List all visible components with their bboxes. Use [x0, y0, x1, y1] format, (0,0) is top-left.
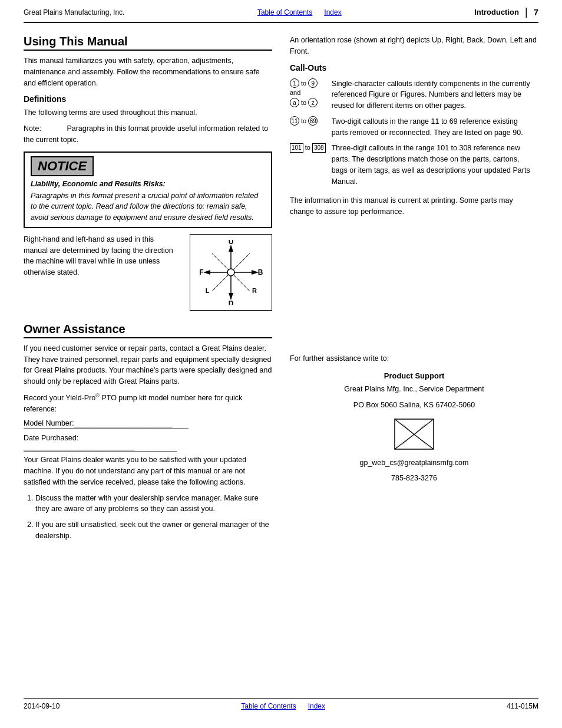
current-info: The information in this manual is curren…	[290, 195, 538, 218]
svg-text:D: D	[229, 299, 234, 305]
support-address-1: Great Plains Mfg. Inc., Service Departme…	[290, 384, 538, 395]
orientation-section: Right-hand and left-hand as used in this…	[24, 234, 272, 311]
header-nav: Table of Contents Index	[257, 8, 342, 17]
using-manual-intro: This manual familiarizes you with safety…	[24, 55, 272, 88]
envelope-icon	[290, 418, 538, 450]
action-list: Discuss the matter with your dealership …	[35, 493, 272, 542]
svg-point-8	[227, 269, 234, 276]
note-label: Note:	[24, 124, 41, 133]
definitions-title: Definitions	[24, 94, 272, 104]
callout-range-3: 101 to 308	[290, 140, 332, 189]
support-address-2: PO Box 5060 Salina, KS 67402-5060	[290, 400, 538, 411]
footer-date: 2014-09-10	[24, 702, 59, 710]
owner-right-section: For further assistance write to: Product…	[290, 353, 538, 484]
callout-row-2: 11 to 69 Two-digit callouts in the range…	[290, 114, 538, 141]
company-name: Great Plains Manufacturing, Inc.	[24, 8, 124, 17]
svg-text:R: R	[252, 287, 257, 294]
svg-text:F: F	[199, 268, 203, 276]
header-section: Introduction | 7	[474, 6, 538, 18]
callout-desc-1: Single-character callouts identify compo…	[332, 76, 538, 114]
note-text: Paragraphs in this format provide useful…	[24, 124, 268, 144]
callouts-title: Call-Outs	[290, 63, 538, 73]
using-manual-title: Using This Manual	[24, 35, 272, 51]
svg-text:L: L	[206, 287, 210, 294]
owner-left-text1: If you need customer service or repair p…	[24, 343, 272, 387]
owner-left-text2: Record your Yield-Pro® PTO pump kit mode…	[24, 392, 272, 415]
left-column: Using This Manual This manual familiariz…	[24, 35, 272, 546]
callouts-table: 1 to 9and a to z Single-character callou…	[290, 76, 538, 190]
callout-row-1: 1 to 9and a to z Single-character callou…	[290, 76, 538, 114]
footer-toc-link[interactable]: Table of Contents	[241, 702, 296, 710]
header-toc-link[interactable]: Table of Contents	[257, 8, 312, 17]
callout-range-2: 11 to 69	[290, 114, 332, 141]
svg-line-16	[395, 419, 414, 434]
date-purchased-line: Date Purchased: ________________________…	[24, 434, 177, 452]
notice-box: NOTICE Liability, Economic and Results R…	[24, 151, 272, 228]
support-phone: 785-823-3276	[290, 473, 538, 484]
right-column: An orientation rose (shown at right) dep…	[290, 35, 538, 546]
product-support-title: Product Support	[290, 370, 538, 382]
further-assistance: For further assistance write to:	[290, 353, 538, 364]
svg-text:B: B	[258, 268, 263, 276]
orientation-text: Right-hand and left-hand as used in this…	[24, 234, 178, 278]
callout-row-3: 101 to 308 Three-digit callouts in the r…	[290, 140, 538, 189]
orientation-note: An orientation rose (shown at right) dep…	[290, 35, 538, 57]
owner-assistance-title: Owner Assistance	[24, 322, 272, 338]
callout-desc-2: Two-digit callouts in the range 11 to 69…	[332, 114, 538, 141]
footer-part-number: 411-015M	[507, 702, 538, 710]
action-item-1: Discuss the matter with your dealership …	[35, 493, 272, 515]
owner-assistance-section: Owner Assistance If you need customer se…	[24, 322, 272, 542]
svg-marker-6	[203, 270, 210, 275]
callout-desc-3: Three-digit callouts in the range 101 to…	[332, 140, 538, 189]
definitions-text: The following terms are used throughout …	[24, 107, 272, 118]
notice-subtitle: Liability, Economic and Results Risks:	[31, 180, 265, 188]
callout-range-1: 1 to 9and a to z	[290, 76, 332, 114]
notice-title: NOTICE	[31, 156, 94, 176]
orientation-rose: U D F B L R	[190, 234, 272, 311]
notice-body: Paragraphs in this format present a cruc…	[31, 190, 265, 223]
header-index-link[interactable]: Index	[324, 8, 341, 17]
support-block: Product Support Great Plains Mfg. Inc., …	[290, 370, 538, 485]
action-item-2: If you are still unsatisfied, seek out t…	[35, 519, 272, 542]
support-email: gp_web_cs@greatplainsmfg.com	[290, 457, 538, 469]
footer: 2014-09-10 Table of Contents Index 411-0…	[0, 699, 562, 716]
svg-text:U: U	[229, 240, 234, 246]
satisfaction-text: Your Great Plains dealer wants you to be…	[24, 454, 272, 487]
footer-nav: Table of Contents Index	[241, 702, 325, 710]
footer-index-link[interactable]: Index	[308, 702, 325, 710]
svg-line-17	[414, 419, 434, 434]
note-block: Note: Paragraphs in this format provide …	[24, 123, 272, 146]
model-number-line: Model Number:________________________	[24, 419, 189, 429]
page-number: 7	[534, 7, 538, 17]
+++++
Try it:
Every entry must be reproduced exactly, with the images left out.

Answer to this task:
List all visible components with their bboxes. Use [x0, y0, x1, y1] format, (0,0) is top-left.
current-info: The information in this manual is curren…	[290, 195, 538, 218]
svg-text:D: D	[229, 299, 234, 305]
support-address-1: Great Plains Mfg. Inc., Service Departme…	[290, 384, 538, 395]
orientation-section: Right-hand and left-hand as used in this…	[24, 234, 272, 311]
header-nav: Table of Contents Index	[257, 8, 342, 17]
using-manual-intro: This manual familiarizes you with safety…	[24, 55, 272, 88]
envelope-icon	[290, 418, 538, 450]
action-list: Discuss the matter with your dealership …	[35, 493, 272, 542]
svg-point-8	[227, 269, 234, 276]
note-label: Note:	[24, 124, 41, 133]
definitions-title: Definitions	[24, 94, 272, 104]
callout-range-3: 101 to 308	[290, 140, 332, 189]
support-address-2: PO Box 5060 Salina, KS 67402-5060	[290, 400, 538, 411]
footer-date: 2014-09-10	[24, 702, 59, 710]
owner-right-section: For further assistance write to: Product…	[290, 353, 538, 484]
callout-row-2: 11 to 69 Two-digit callouts in the range…	[290, 114, 538, 141]
company-name: Great Plains Manufacturing, Inc.	[24, 8, 124, 17]
svg-text:R: R	[252, 287, 257, 294]
svg-text:F: F	[199, 268, 203, 276]
header-section: Introduction | 7	[474, 6, 538, 18]
callout-desc-1: Single-character callouts identify compo…	[332, 76, 538, 114]
note-text: Paragraphs in this format provide useful…	[24, 124, 268, 144]
callouts-title: Call-Outs	[290, 63, 538, 73]
using-manual-title: Using This Manual	[24, 35, 272, 51]
svg-text:L: L	[206, 287, 210, 294]
owner-left-text1: If you need customer service or repair p…	[24, 343, 272, 387]
owner-left-text2: Record your Yield-Pro® PTO pump kit mode…	[24, 392, 272, 415]
left-column: Using This Manual This manual familiariz…	[24, 35, 272, 546]
callouts-table: 1 to 9and a to z Single-character callou…	[290, 76, 538, 190]
callout-row-1: 1 to 9and a to z Single-character callou…	[290, 76, 538, 114]
footer-toc-link[interactable]: Table of Contents	[241, 702, 296, 710]
header-toc-link[interactable]: Table of Contents	[257, 8, 312, 17]
callout-range-2: 11 to 69	[290, 114, 332, 141]
svg-line-16	[395, 419, 414, 434]
date-purchased-line: Date Purchased: ________________________…	[24, 434, 177, 452]
notice-box: NOTICE Liability, Economic and Results R…	[24, 151, 272, 228]
support-phone: 785-823-3276	[290, 473, 538, 484]
right-column: An orientation rose (shown at right) dep…	[290, 35, 538, 546]
product-support-title: Product Support	[290, 370, 538, 382]
further-assistance: For further assistance write to:	[290, 353, 538, 364]
svg-text:B: B	[258, 268, 263, 276]
orientation-text: Right-hand and left-hand as used in this…	[24, 234, 178, 278]
callout-row-3: 101 to 308 Three-digit callouts in the r…	[290, 140, 538, 189]
orientation-note: An orientation rose (shown at right) dep…	[290, 35, 538, 57]
owner-assistance-title: Owner Assistance	[24, 322, 272, 338]
callout-desc-2: Two-digit callouts in the range 11 to 69…	[332, 114, 538, 141]
footer-part-number: 411-015M	[507, 702, 538, 710]
action-item-1: Discuss the matter with your dealership …	[35, 493, 272, 515]
owner-assistance-section: Owner Assistance If you need customer se…	[24, 322, 272, 542]
svg-marker-6	[203, 270, 210, 275]
callout-desc-3: Three-digit callouts in the range 101 to…	[332, 140, 538, 189]
definitions-text: The following terms are used throughout …	[24, 107, 272, 118]
notice-subtitle: Liability, Economic and Results Risks:	[31, 180, 265, 188]
callout-range-1: 1 to 9and a to z	[290, 76, 332, 114]
notice-title: NOTICE	[31, 156, 94, 176]
orientation-rose: U D F B L R	[190, 234, 272, 311]
notice-body: Paragraphs in this format present a cruc…	[31, 190, 265, 223]
header-index-link[interactable]: Index	[324, 8, 341, 17]
support-block: Product Support Great Plains Mfg. Inc., …	[290, 370, 538, 485]
action-item-2: If you are still unsatisfied, seek out t…	[35, 519, 272, 542]
support-email: gp_web_cs@greatplainsmfg.com	[290, 457, 538, 469]
footer: 2014-09-10 Table of Contents Index 411-0…	[0, 699, 562, 716]
svg-text:U: U	[229, 240, 234, 246]
satisfaction-text: Your Great Plains dealer wants you to be…	[24, 454, 272, 487]
footer-nav: Table of Contents Index	[241, 702, 325, 710]
footer-index-link[interactable]: Index	[308, 702, 325, 710]
svg-line-17	[414, 419, 434, 434]
note-block: Note: Paragraphs in this format provide …	[24, 123, 272, 146]
model-number-line: Model Number:________________________	[24, 419, 189, 429]
page-number: 7	[534, 7, 538, 17]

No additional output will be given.